The Celestine Prophecy by James Redfield is the worst-written (great content!) self-help book I’ve ever read.
I apologize to all those who love this book — especially Redfield, though I know he’s heard it before — but the writing of the original self-published book was almost brutal at times. Don’t get me wrong… I could NOT put it down! The concepts (or in this case “The Nine Key Insights” that turned into twelve) were life-changing. (All info on the books in the series, author and insights Found Here).
I remember seeing the book in Target. This would have been back in 1993-94. I’d heard about it, so picked it up. I scanned it and the first insight (A Critical Mass – see insight link above) was so interesting, it hooked me.
Later in the week, I was home sick and finished the book while in bed. I remember feeling… captivated. The writing felt conversational… almost to the extreme. It was too simple, almost (I hate to say) juvenile. I believe (and don’t quote me) that it was rewritten later, updated with a bit of spit and polish.
I know for the fact that the second book (The Tenth Insight) and beyond were much better written.
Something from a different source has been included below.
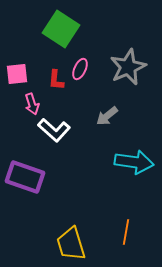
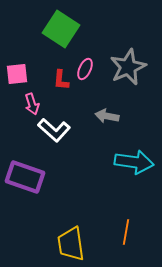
pink ellipse: moved 5 px right
red L-shape: moved 5 px right
gray arrow: rotated 50 degrees clockwise
yellow trapezoid: rotated 9 degrees clockwise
However, none of the books that followed held the same interest as the first… at least in my opinion. Maybe that’s because they were so polished. There was a wonder to the first book that tapped into a simple space… one that accepted and believed what was being read.
Understand, this book is a novel. Redfield tells you that in the Author’s Note at the beginning. Or does he? He says it’s a story… but… it reads like a self-help book. And the insights themselves are anything-but juvenile. They are sophisticated and engaging… and feel… well, it’s already been said: true. That’s what got me most. It felt utterly genuine.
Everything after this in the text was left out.